— What this task involves —
Print every entry again exactly, with no pictures.

===== Records

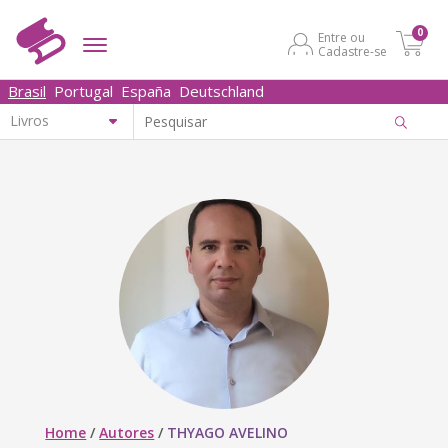
0
Entre ou
Cadastre-se
Brasil
Portugal
España
Deutschland
Home
/
Autores
/
THYAGO AVELINO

==========

— Solution below —
0
Entre ou
Cadastre-se
Brasil
Portugal
España
Deutschland
Home
/
Autores
/
THYAGO AVELINO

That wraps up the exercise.